Government board in Japan

The Committee for Settling National-Local Disputes (国地方係争処理委員会, kuni chihō keisō shori i'inkai) is a review board affiliated with the Ministry of Internal Affairs and Communications of Japan. It is responsible for resolving disputes between the national government and local authorities regarding grants (or denied grants) of national government authority to local governments.

Under the Local Autonomy Law, the committee is appointed by the Internal Affairs Minister with the consent of both houses of the Diet. It consists of five part-time members (although two may be made full-time as necessary) who serve for a term of three years. Decisions are made by a simple majority of members present at a meeting, with a quorum requirement of three members (including the chairman).

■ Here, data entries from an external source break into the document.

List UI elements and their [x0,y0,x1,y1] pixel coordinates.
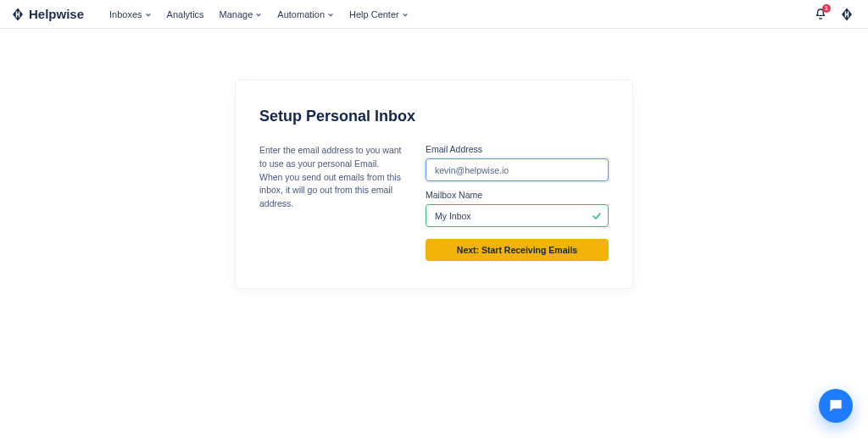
card-body: Enter the email address to you want to u… [259,144,609,261]
nav-analytics-label: Analytics [167,9,204,19]
chevron-down-icon [402,11,409,18]
nav-inboxes-label: Inboxes [109,9,142,19]
mailbox-name-input[interactable] [426,204,609,227]
email-label: Email Address [426,144,609,154]
chevron-down-icon [327,11,334,18]
card-title: Setup Personal Inbox [259,108,609,125]
nav-analytics[interactable]: Analytics [167,9,204,19]
nav-right: 1 [814,7,854,22]
nav-manage-label: Manage [220,9,253,19]
notification-badge: 1 [822,4,831,13]
email-input[interactable] [426,158,609,181]
next-button[interactable]: Next: Start Receiving Emails [426,239,609,261]
helpwise-logo-icon [10,7,25,22]
helpwise-logo-icon [839,7,854,22]
brand-logo[interactable]: Helpwise [10,7,84,22]
check-icon [592,211,602,221]
setup-card: Setup Personal Inbox Enter the email add… [235,80,633,289]
nav-automation-label: Automation [277,9,325,19]
brand-name: Helpwise [29,7,84,21]
nav-items: Inboxes Analytics Manage Automation Help… [109,9,409,19]
card-form: Email Address Mailbox Name Next: Start R… [426,144,609,261]
nav-help-center-label: Help Center [349,9,399,19]
mailbox-name-label: Mailbox Name [426,190,609,200]
nav-help-center[interactable]: Help Center [349,9,409,19]
nav-automation[interactable]: Automation [277,9,334,19]
chevron-down-icon [145,11,152,18]
account-menu[interactable] [839,7,854,22]
card-description: Enter the email address to you want to u… [259,144,403,261]
main-stage: Setup Personal Inbox Enter the email add… [0,29,868,289]
chat-widget[interactable] [819,389,853,423]
nav-manage[interactable]: Manage [220,9,263,19]
chevron-down-icon [255,11,262,18]
nav-inboxes[interactable]: Inboxes [109,9,152,19]
notifications-button[interactable]: 1 [814,8,827,21]
mailbox-name-wrap [426,204,609,227]
chat-icon [827,397,844,414]
top-navbar: Helpwise Inboxes Analytics Manage Automa… [0,0,868,29]
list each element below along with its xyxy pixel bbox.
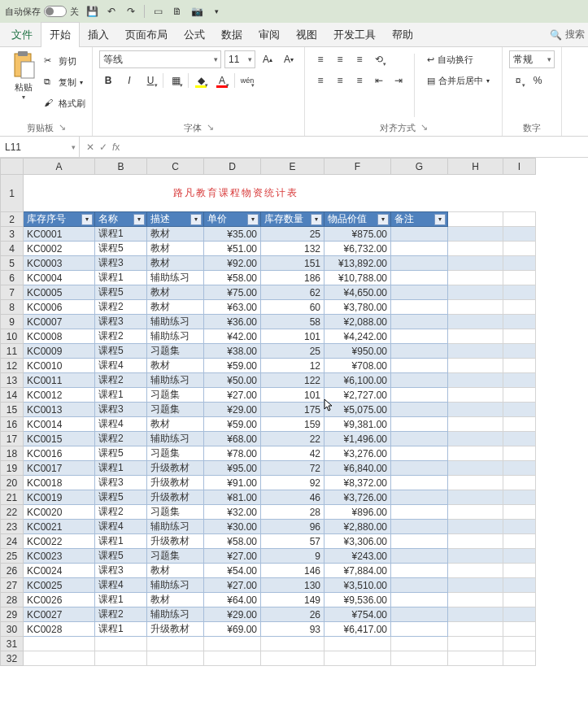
cut-button[interactable]: ✂剪切 [44,52,85,70]
paste-button[interactable]: 粘贴 ▾ [7,50,41,120]
cell[interactable] [503,578,536,593]
cell[interactable]: 课程3 [95,476,147,490]
cell[interactable]: ¥6,417.00 [324,622,391,637]
cell[interactable]: 101 [261,388,324,403]
cell[interactable]: 课程1 [95,534,147,549]
cell[interactable] [448,256,503,271]
indent-decrease-button[interactable]: ⇤ [370,72,388,89]
cell[interactable]: ¥51.00 [204,242,261,256]
search-box[interactable]: 🔍 搜索 [550,28,585,41]
indent-increase-button[interactable]: ⇥ [390,72,407,89]
font-dialog-launcher[interactable]: ↘ [207,122,214,134]
select-all-corner[interactable] [1,159,24,175]
row-header[interactable]: 18 [1,446,24,461]
cell[interactable]: KC0004 [24,271,95,285]
cell[interactable]: KC0026 [24,593,95,607]
cell[interactable]: 辅助练习 [147,315,204,329]
cell[interactable]: ¥9,536.00 [324,593,391,607]
cell[interactable]: 课程2 [95,329,147,344]
number-format-combo[interactable]: 常规 [509,50,555,68]
cell[interactable] [391,564,448,578]
cell[interactable] [204,637,261,651]
increase-font-button[interactable]: A▴ [259,50,277,68]
filter-button[interactable]: ▾ [311,214,322,225]
cell[interactable]: ¥27.00 [204,388,261,403]
cell[interactable]: KC0017 [24,461,95,476]
cell[interactable]: ¥36.00 [204,315,261,329]
align-bottom-button[interactable]: ≡ [351,50,368,68]
cell[interactable]: KC0002 [24,242,95,256]
worksheet-grid[interactable]: A B C D E F G H I 1路凡教育课程物资统计表2库存序号▾名称▾描… [0,158,588,701]
cell[interactable]: 课程1 [95,388,147,403]
cell[interactable]: KC0016 [24,446,95,461]
cell[interactable]: 72 [261,461,324,476]
cell[interactable]: KC0028 [24,622,95,637]
cell[interactable]: ¥10,788.00 [324,271,391,285]
cell[interactable]: ¥29.00 [204,607,261,622]
row-header[interactable]: 28 [1,593,24,607]
cell[interactable]: KC0027 [24,607,95,622]
cell[interactable]: 课程2 [95,300,147,315]
cell[interactable] [448,227,503,242]
row-header[interactable]: 24 [1,534,24,549]
cell[interactable] [391,359,448,373]
cell[interactable] [391,578,448,593]
cell[interactable]: ¥7,884.00 [324,564,391,578]
touch-icon[interactable]: ▭ [151,5,164,18]
cell[interactable]: ¥81.00 [204,490,261,505]
wrap-text-button[interactable]: ↩自动换行 [421,50,495,68]
row-header[interactable]: 9 [1,315,24,329]
cell[interactable]: 教材 [147,242,204,256]
cell[interactable]: ¥29.00 [204,403,261,417]
cell[interactable] [448,359,503,373]
cell[interactable]: 96 [261,520,324,534]
row-header[interactable]: 11 [1,344,24,359]
cell[interactable] [448,403,503,417]
cell[interactable]: KC0008 [24,329,95,344]
cancel-formula-button[interactable]: ✕ [86,142,94,153]
cell[interactable]: ¥92.00 [204,256,261,271]
cell[interactable]: ¥91.00 [204,476,261,490]
filter-button[interactable]: ▾ [377,214,389,225]
clipboard-dialog-launcher[interactable]: ↘ [59,122,66,134]
cell[interactable]: 习题集 [147,344,204,359]
cell[interactable]: 课程5 [95,549,147,564]
cell[interactable] [391,651,448,666]
cell[interactable]: KC0012 [24,388,95,403]
cell[interactable]: ¥950.00 [324,344,391,359]
cell[interactable] [503,549,536,564]
cell[interactable]: ¥32.00 [204,505,261,520]
cell[interactable]: ¥3,306.00 [324,534,391,549]
row-header[interactable]: 3 [1,227,24,242]
cell[interactable] [448,432,503,446]
cell[interactable]: 课程4 [95,359,147,373]
cell[interactable]: 教材 [147,256,204,271]
cell[interactable]: KC0019 [24,490,95,505]
cell[interactable]: 课程3 [95,564,147,578]
cell[interactable]: 58 [261,315,324,329]
cell[interactable]: 习题集 [147,549,204,564]
menu-review[interactable]: 审阅 [250,23,288,47]
cell[interactable] [95,651,147,666]
cell[interactable] [503,388,536,403]
cell[interactable] [503,432,536,446]
cell[interactable] [391,461,448,476]
cell[interactable]: 课程3 [95,256,147,271]
cell[interactable]: 186 [261,271,324,285]
cell[interactable]: 9 [261,549,324,564]
cell[interactable]: 130 [261,578,324,593]
cell[interactable] [503,403,536,417]
cell[interactable] [503,227,536,242]
cell[interactable] [391,637,448,651]
cell[interactable] [448,373,503,388]
cell[interactable] [448,329,503,344]
cell[interactable]: 93 [261,622,324,637]
col-header[interactable]: F [324,159,391,175]
cell[interactable] [503,534,536,549]
menu-help[interactable]: 帮助 [384,23,421,47]
cell[interactable]: 101 [261,329,324,344]
cell[interactable] [503,505,536,520]
cell[interactable]: KC0014 [24,417,95,432]
row-header[interactable]: 27 [1,578,24,593]
merge-center-button[interactable]: ▤合并后居中▾ [421,72,495,89]
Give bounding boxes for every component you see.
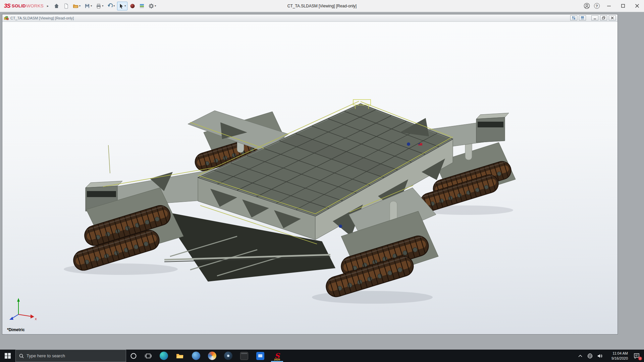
edge-icon <box>160 352 168 360</box>
document-window-buttons <box>570 15 616 20</box>
taskbar-clock[interactable]: 11:04 AM 9/16/2020 <box>605 350 629 362</box>
evaluate-button[interactable] <box>138 2 146 10</box>
assembly-document-icon <box>4 16 9 20</box>
document-titlebar[interactable]: CT_TA.SLDASM [Viewing] [Read-only] <box>2 14 618 22</box>
colorful-app-button[interactable] <box>204 350 220 362</box>
print-icon <box>96 3 101 9</box>
save-button[interactable]: ▾ <box>83 2 94 10</box>
help-button[interactable]: ? <box>592 0 602 12</box>
home-icon <box>54 3 59 9</box>
round-colorful-icon <box>208 352 216 360</box>
document-minimize-button[interactable] <box>591 15 598 20</box>
task-view-button[interactable] <box>141 350 156 362</box>
account-button[interactable] <box>582 0 592 12</box>
3dexperience-button[interactable] <box>128 2 137 10</box>
network-globe-icon <box>587 353 593 359</box>
edge-button[interactable] <box>156 350 172 362</box>
options-button[interactable]: ▾ <box>147 2 158 10</box>
new-document-icon <box>63 3 69 9</box>
dark-circle-icon <box>224 352 232 360</box>
solidworks-logo: 3S SOLID WORKS <box>0 3 46 9</box>
save-dropdown-caret[interactable]: ▾ <box>91 4 92 7</box>
blue-globe-app-button[interactable] <box>188 350 204 362</box>
document-restore-button[interactable] <box>600 15 607 20</box>
grid-layout-icon <box>572 16 575 19</box>
minimize-button[interactable] <box>602 0 616 12</box>
volume-button[interactable] <box>595 350 605 362</box>
solidworks-taskbar-button[interactable]: S 2020 <box>268 350 286 362</box>
windows-taskbar: S 2020 11:04 AM 9/16/2020 <box>0 350 644 362</box>
evaluate-table-icon <box>139 3 145 9</box>
document-title: CT_TA.SLDASM [Viewing] [Read-only] <box>10 16 74 20</box>
print-dropdown-caret[interactable]: ▾ <box>102 4 103 7</box>
view-orientation-label: *Dimetric <box>7 327 25 332</box>
file-explorer-icon <box>176 352 184 360</box>
undo-dropdown-caret[interactable]: ▾ <box>113 4 115 7</box>
brand-mark: 3S <box>4 3 10 9</box>
titlebar-right-controls: ? <box>582 0 644 12</box>
app-title: CT_TA.SLDASM [Viewing] [Read-only] <box>287 4 357 8</box>
blue-globe-icon <box>192 352 200 360</box>
minimize-icon <box>607 4 611 8</box>
gear-icon <box>149 3 154 9</box>
print-button[interactable]: ▾ <box>94 2 105 10</box>
undo-button[interactable]: ▾ <box>106 2 116 10</box>
open-folder-icon <box>73 3 78 9</box>
document-close-button[interactable] <box>609 15 616 20</box>
close-icon <box>635 4 639 8</box>
chevron-up-icon <box>578 355 582 357</box>
split-layout-icon <box>581 16 584 19</box>
select-tool-button[interactable]: ▾ <box>117 2 127 10</box>
document-close-icon <box>611 16 614 19</box>
options-dropdown-caret[interactable]: ▾ <box>155 4 156 7</box>
cortana-button[interactable] <box>126 350 141 362</box>
quick-toolbar: ▾ ▾ ▾ ▾ ▾ <box>52 1 158 10</box>
3dexperience-sphere-icon <box>130 3 135 9</box>
select-cursor-icon <box>119 3 124 9</box>
viewport-layout-button-1[interactable] <box>570 15 577 20</box>
close-button[interactable] <box>630 0 644 12</box>
document-window: CT_TA.SLDASM [Viewing] [Read-only] <box>2 14 618 335</box>
blue-window-app-button[interactable] <box>252 350 268 362</box>
document-minimize-icon <box>593 16 596 19</box>
search-input[interactable] <box>26 353 122 358</box>
antenna-mast <box>108 145 110 173</box>
orientation-triad: x <box>9 298 37 321</box>
document-restore-icon <box>602 16 605 19</box>
network-button[interactable] <box>585 350 595 362</box>
mdi-workspace: CT_TA.SLDASM [Viewing] [Read-only] <box>0 12 644 350</box>
terminal-app-button[interactable] <box>236 350 252 362</box>
undo-icon <box>107 3 113 9</box>
crawler-transporter-model: x <box>2 22 618 334</box>
clock-date: 9/16/2020 <box>611 356 628 361</box>
brand-solid: SOLID <box>12 3 26 8</box>
new-document-button[interactable] <box>62 2 70 10</box>
menu-expand-arrow[interactable]: ▸ <box>47 4 49 8</box>
search-icon <box>19 354 24 358</box>
home-button[interactable] <box>52 1 61 10</box>
clock-time: 11:04 AM <box>612 351 628 356</box>
viewport-layout-button-2[interactable] <box>579 15 586 20</box>
taskbar-search[interactable] <box>15 350 126 362</box>
system-tray: 11:04 AM 9/16/2020 2 <box>576 350 644 362</box>
dark-circle-app-button[interactable] <box>220 350 236 362</box>
help-icon: ? <box>594 3 600 9</box>
windows-logo-icon <box>5 353 11 359</box>
app-titlebar: 3S SOLID WORKS ▸ ▾ ▾ <box>0 0 644 12</box>
task-view-icon <box>145 353 152 359</box>
maximize-button[interactable] <box>616 0 630 12</box>
start-button[interactable] <box>0 350 15 362</box>
right-operator-cab <box>476 113 509 142</box>
file-explorer-button[interactable] <box>172 350 188 362</box>
graphics-viewport[interactable]: x *Dimetric <box>2 22 618 334</box>
tray-overflow-button[interactable] <box>576 350 585 362</box>
open-dropdown-caret[interactable]: ▾ <box>79 4 80 7</box>
account-icon <box>584 3 590 9</box>
solidworks-year-label: 2020 <box>274 358 280 361</box>
action-center-button[interactable]: 2 <box>629 350 644 362</box>
terminal-icon <box>240 352 248 360</box>
notification-count-badge: 2 <box>638 357 642 360</box>
cortana-icon <box>130 353 137 359</box>
select-dropdown-caret[interactable]: ▾ <box>124 4 126 7</box>
open-button[interactable]: ▾ <box>71 2 82 10</box>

Any local government may petition the Committee within thirty days of the act which is being contested. The Committee must then make its determination on the matter within ninety days and either (1) notify the responsible government agency of the illegality of the act, (2) notify all parties that the act is proper, or (3) issue a conciliation proposal to the parties. A party dissatisfied with the ruling may appeal to a High Court within 30 days.

Since its inception in 2000, the committee has heard only one petition. This petition was filed by the City of Yokohama in 2001, and ultimately ordered Internal Affairs Minister Toranosuke Katayama to revisit a previous denial of permission to impose a municipal tax on horse betting.